Task prompt: Set down the data below in full, exactly as it reads, but without the pictures.

(Records from a data collection)
◆ ◆ ◆

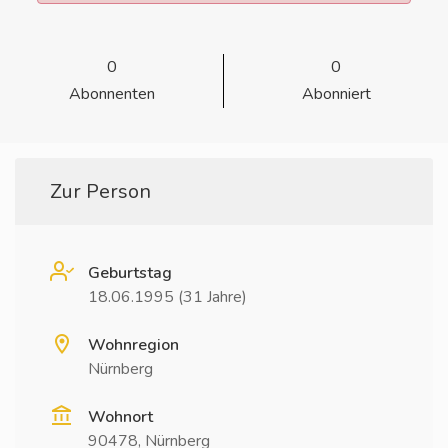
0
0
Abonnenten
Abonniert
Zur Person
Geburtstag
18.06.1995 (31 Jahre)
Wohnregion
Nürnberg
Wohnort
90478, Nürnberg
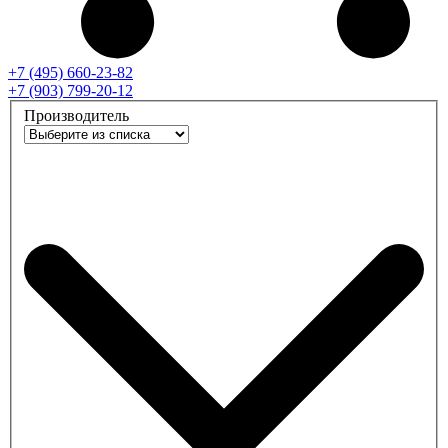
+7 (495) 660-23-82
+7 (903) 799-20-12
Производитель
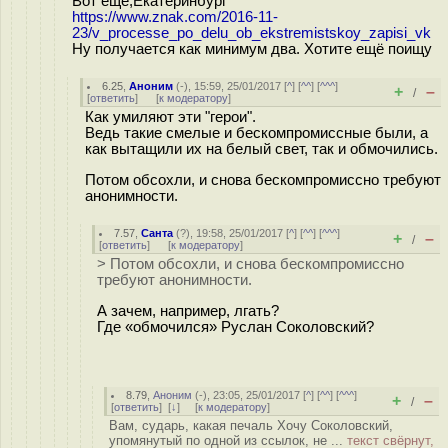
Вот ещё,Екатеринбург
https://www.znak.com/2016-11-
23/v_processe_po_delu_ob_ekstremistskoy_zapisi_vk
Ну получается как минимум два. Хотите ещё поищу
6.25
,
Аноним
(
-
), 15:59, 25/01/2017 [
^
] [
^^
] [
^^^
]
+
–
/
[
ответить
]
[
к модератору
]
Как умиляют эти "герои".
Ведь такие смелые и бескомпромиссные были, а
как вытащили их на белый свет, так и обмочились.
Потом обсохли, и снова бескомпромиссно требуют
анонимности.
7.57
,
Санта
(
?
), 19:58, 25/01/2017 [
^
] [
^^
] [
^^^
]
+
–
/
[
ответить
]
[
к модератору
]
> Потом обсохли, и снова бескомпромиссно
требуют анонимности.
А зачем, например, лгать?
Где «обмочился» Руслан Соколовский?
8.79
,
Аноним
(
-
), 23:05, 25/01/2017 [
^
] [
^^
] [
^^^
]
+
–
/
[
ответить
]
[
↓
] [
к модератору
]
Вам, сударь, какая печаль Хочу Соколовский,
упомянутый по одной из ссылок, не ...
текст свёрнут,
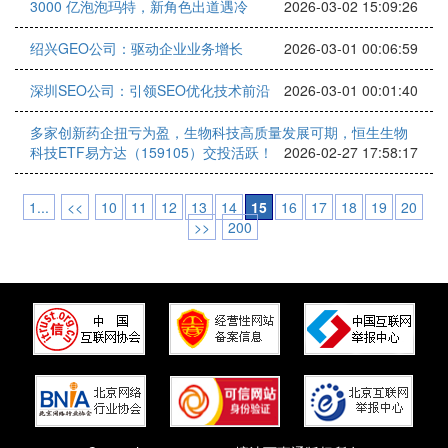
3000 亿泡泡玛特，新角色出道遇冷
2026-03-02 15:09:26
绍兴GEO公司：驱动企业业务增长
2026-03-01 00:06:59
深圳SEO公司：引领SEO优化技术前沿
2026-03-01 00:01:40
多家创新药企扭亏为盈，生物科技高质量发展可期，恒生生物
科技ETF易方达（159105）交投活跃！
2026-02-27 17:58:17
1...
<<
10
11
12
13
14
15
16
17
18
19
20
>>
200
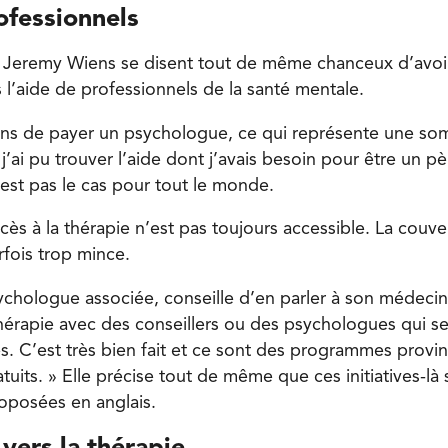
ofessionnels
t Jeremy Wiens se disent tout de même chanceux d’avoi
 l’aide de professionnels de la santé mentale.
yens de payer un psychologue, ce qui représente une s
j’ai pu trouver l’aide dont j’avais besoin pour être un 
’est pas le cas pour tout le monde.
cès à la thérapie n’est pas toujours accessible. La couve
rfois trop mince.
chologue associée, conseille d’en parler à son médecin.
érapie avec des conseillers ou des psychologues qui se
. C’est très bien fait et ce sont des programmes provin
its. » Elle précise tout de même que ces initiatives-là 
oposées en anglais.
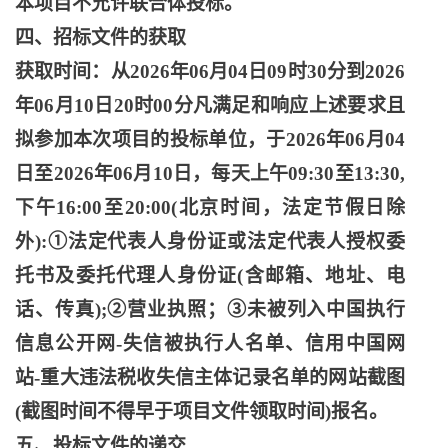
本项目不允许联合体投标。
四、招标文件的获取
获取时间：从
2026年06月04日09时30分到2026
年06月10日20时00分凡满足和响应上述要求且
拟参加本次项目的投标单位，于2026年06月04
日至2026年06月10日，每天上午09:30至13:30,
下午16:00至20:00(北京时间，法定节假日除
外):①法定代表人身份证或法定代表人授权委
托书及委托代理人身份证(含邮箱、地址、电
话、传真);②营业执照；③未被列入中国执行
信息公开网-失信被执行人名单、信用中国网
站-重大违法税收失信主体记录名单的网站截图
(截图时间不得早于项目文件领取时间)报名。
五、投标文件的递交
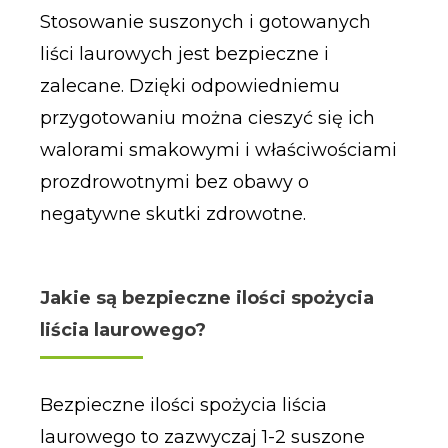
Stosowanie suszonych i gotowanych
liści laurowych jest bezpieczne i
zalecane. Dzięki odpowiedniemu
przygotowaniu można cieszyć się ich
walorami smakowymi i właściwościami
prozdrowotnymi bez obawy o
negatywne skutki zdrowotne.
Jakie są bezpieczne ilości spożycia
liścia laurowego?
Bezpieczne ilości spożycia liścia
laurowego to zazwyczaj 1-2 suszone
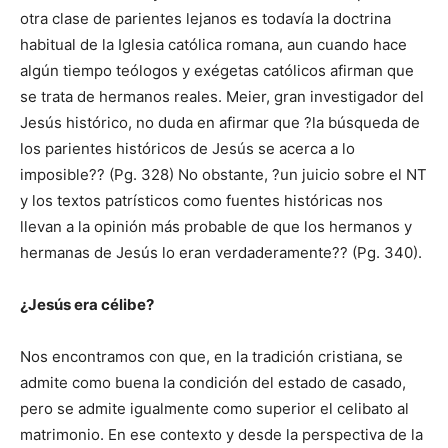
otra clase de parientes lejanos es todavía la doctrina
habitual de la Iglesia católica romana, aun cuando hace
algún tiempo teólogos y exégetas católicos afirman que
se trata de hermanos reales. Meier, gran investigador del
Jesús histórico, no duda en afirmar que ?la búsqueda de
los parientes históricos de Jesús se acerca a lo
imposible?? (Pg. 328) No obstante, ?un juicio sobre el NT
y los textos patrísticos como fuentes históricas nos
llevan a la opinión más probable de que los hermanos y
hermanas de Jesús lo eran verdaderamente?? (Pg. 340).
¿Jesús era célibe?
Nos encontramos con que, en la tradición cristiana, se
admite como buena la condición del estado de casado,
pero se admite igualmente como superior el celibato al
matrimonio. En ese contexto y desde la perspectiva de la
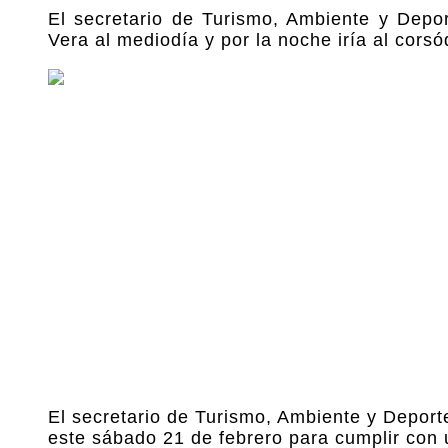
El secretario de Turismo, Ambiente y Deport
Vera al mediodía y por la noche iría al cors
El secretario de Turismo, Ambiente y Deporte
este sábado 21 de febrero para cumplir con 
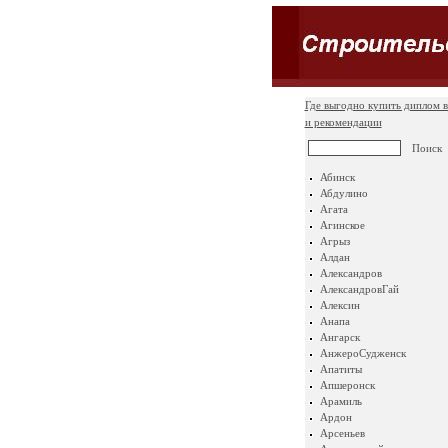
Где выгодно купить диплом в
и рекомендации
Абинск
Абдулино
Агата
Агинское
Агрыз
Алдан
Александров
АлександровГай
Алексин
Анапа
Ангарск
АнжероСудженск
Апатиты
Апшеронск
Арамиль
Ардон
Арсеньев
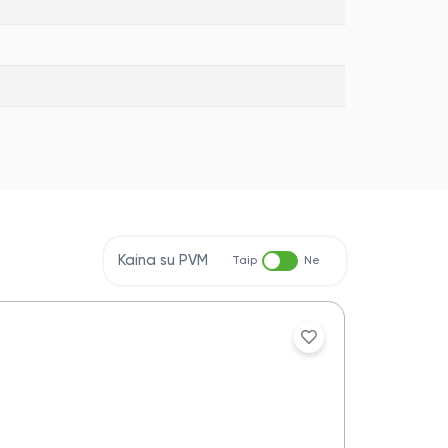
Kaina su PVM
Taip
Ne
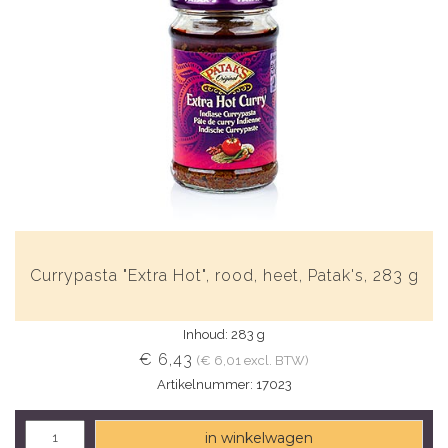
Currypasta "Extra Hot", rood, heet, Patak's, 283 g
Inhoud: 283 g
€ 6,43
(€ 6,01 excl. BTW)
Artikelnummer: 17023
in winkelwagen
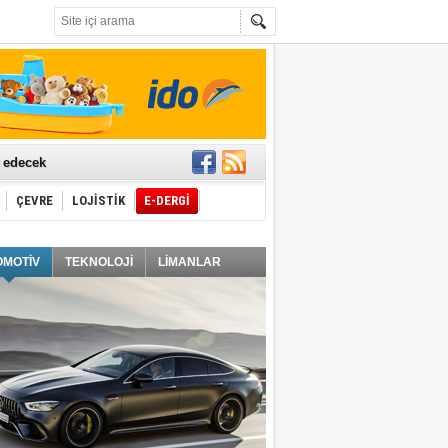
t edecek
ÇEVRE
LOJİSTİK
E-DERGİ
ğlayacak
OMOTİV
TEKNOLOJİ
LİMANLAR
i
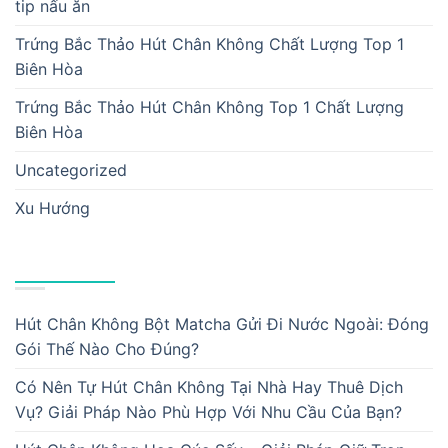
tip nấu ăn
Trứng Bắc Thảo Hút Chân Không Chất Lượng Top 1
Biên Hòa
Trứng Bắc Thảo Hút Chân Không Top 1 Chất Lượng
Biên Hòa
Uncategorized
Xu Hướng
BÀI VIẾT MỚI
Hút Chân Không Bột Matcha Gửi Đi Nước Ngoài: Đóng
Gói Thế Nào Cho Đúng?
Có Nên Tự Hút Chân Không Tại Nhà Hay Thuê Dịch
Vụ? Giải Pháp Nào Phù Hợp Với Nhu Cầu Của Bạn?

◆ ◆ ◆

Solution below:
0
0
Abonnenten
Abonniert
Zur Person
Geburtstag
18.06.1995 (31 Jahre)
Wohnregion
Nürnberg
Wohnort
90478, Nürnberg
+7 (495) 660-23-82
+7 (903) 799-20-12
Производитель
Вот ещё,Екатеринбург
https://www.znak.com/2016-11-
23/v_processe_po_delu_ob_ekstremistskoy_zapisi_vk
Ну получается как минимум два. Хотите ещё поищу
6.25
,
Аноним
(
-
), 15:59, 25/01/2017 [
^
] [
^^
] [
^^^
]
+
–
/
[
ответить
]
[
к модератору
]
Как умиляют эти "герои".
Ведь такие смелые и бескомпромиссные были, а
как вытащили их на белый свет, так и обмочились.
Потом обсохли, и снова бескомпромиссно требуют
анонимности.
7.57
,
Санта
(
?
), 19:58, 25/01/2017 [
^
] [
^^
] [
^^^
]
+
–
/
[
ответить
]
[
к модератору
]
> Потом обсохли, и снова бескомпромиссно
требуют анонимности.
А зачем, например, лгать?
Где «обмочился» Руслан Соколовский?
8.79
,
Аноним
(
-
), 23:05, 25/01/2017 [
^
] [
^^
] [
^^^
]
+
–
/
[
ответить
]
[
↓
] [
к модератору
]
Вам, сударь, какая печаль Хочу Соколовский,
упомянутый по одной из ссылок, не ...
текст свёрнут,
3000 亿泡泡玛特，新角色出道遇冷
2026-03-02 15:09:26
绍兴GEO公司：驱动企业业务增长
2026-03-01 00:06:59
深圳SEO公司：引领SEO优化技术前沿
2026-03-01 00:01:40
多家创新药企扭亏为盈，生物科技高质量发展可期，恒生生物
科技ETF易方达（159105）交投活跃！
2026-02-27 17:58:17
1...
<<
10
11
12
13
14
15
16
17
18
19
20
>>
200
ofessionnels
t Jeremy Wiens se disent tout de même chanceux d’avoi
 l’aide de professionnels de la santé mentale.
yens de payer un psychologue, ce qui représente une s
j’ai pu trouver l’aide dont j’avais besoin pour être un 
’est pas le cas pour tout le monde.
cès à la thérapie n’est pas toujours accessible. La couve
rfois trop mince.
chologue associée, conseille d’en parler à son médecin.
érapie avec des conseillers ou des psychologues qui se
. C’est très bien fait et ce sont des programmes provin
its. » Elle précise tout de même que ces initiatives-là 
oposées en anglais.
本项目不允许联合体投标。
四、招标文件的获取
获取时间：从
2026年06月04日09时30分到2026
年06月10日20时00分凡满足和响应上述要求且
拟参加本次项目的投标单位，于2026年06月04
日至2026年06月10日，每天上午09:30至13:30,
下午16:00至20:00(北京时间，法定节假日除
外):①法定代表人身份证或法定代表人授权委
托书及委托代理人身份证(含邮箱、地址、电
话、传真);②营业执照；③未被列入中国执行
信息公开网-失信被执行人名单、信用中国网
站-重大违法税收失信主体记录名单的网站截图
(截图时间不得早于项目文件领取时间)报名。
五、投标文件的递交
Stosowanie suszonych i gotowanych
liści laurowych jest bezpieczne i
zalecane. Dzięki odpowiedniemu
przygotowaniu można cieszyć się ich
walorami smakowymi i właściwościami
prozdrowotnymi bez obawy o
negatywne skutki zdrowotne.
Jakie są bezpieczne ilości spożycia
liścia laurowego?
Bezpieczne ilości spożycia liścia
laurowego to zazwyczaj 1-2 suszone
otra clase de parientes lejanos es todavía la doctrina
habitual de la Iglesia católica romana, aun cuando hace
algún tiempo teólogos y exégetas católicos afirman que
se trata de hermanos reales. Meier, gran investigador del
Jesús histórico, no duda en afirmar que ?la búsqueda de
los parientes históricos de Jesús se acerca a lo
imposible?? (Pg. 328) No obstante, ?un juicio sobre el NT
y los textos patrísticos como fuentes históricas nos
llevan a la opinión más probable de que los hermanos y
hermanas de Jesús lo eran verdaderamente?? (Pg. 340).
¿Jesús era célibe?
Nos encontramos con que, en la tradición cristiana, se
admite como buena la condición del estado de casado,
pero se admite igualmente como superior el celibato al
matrimonio. En ese contexto y desde la perspectiva de la
El secretario de Turismo, Ambiente y Deport
Vera al mediodía y por la noche iría al cors
El secretario de Turismo, Ambiente y Deporte
este sábado 21 de febrero para cumplir con 
Где выгодно купить диплом в
и рекомендации
Абинск
Абдулино
Агата
Агинское
Агрыз
Алдан
Александров
АлександровГай
Алексин
Анапа
Ангарск
АнжероСудженск
Апатиты
Апшеронск
Арамиль
Ардон
Арсеньев
Kaina su PVM
Taip
Ne
Currypasta "Extra Hot", rood, heet, Patak's, 283 g
Inhoud: 283 g
€ 6,43
(€ 6,01 excl. BTW)
Artikelnummer: 17023
in winkelwagen
t edecek
ÇEVRE
LOJİSTİK
E-DERGİ
ğlayacak
OMOTİV
TEKNOLOJİ
LİMANLAR
i
tip nấu ăn
Trứng Bắc Thảo Hút Chân Không Chất Lượng Top 1
Biên Hòa
Trứng Bắc Thảo Hút Chân Không Top 1 Chất Lượng
Biên Hòa
Uncategorized
Xu Hướng
BÀI VIẾT MỚI
Hút Chân Không Bột Matcha Gửi Đi Nước Ngoài: Đóng
Gói Thế Nào Cho Đúng?
Có Nên Tự Hút Chân Không Tại Nhà Hay Thuê Dịch
Vụ? Giải Pháp Nào Phù Hợp Với Nhu Cầu Của Bạn?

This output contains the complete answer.